日常生活(軽い家事・散歩程度)は問題ありません。体がしんどいと感じる日は無理せず休息をとりましょう。

次の生理はいつ来る?出血が終わってからの回復の流れ

流産後の出血が終わると、次の生理周期が始まります。流産後の初回生理は、処置日を「月経1日目」と仮定すると、平均4〜6週間後に来ることが多いです。ただし、ホルモンバランスが安定するまでに2〜3周期かかることもあります。

次の生理・妊活を急がなくていい理由

流産後に「早く妊娠しなければ」と焦る気持ちはごく自然なものですが、子宮の回復には時間が必要です。WHO(世界保健機関)は2005年の勧告で「流産後6ヶ月の待機」を推奨していましたが、2021年のランセット誌の大規模研究では、初回生理後(通常4〜6週間後)からの妊活でも流産率・妊娠率に差がないことが示されています。

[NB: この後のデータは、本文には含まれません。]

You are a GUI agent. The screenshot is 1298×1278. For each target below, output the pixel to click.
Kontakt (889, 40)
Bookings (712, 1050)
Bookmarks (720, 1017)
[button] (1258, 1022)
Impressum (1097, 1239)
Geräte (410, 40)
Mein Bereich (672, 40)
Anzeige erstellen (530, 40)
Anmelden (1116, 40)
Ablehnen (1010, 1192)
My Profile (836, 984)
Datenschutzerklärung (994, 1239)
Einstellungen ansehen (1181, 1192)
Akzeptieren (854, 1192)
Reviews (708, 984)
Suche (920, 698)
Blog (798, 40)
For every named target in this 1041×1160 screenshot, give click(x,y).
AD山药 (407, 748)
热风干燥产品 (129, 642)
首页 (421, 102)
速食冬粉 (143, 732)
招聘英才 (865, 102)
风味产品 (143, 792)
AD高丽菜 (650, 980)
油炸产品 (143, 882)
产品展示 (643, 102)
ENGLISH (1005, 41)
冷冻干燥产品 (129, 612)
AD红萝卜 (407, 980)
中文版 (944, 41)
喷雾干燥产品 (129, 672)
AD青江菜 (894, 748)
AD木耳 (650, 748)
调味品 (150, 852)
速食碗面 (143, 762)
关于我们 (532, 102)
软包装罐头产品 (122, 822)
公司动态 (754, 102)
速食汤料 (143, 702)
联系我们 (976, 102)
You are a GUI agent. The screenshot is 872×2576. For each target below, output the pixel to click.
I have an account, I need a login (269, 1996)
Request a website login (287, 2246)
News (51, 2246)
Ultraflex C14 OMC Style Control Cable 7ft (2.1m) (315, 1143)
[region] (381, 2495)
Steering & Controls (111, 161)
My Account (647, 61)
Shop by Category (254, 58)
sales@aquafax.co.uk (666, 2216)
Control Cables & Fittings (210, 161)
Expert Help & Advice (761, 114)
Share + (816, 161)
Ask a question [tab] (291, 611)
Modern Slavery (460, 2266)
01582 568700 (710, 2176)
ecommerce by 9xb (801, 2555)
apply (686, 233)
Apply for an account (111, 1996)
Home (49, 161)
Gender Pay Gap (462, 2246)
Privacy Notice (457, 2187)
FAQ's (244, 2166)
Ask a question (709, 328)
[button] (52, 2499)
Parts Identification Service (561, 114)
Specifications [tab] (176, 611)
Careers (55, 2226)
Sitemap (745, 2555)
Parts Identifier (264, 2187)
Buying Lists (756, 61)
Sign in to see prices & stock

担当医の方針と自分の体・心の準備を両方ふまえて、焦らず次のステップを考えてください。体が回復のサインを出してからで大丈夫ですよ。

心の回復にも目を向けて

流産後の心理的影響は身体的な回復と同様に重要です。流産経験者の30〜50%が何らかの悲嘆反応を経験し、うつや不安症状が残る方も少なくありません。体の回復を確認しながら、必要であれば産婦人科での心理的サポートや、周産期メンタルヘルスの専門家への相談も選択肢のひとつとして知っておきましょう。

受診前に確認——こんな時はすぐに病院へ

以下のチェックリストで「当てはまる」があれば、その日のうちに産婦人科に連絡・受診してください。深夜や休日の場合は救急外来が対応します。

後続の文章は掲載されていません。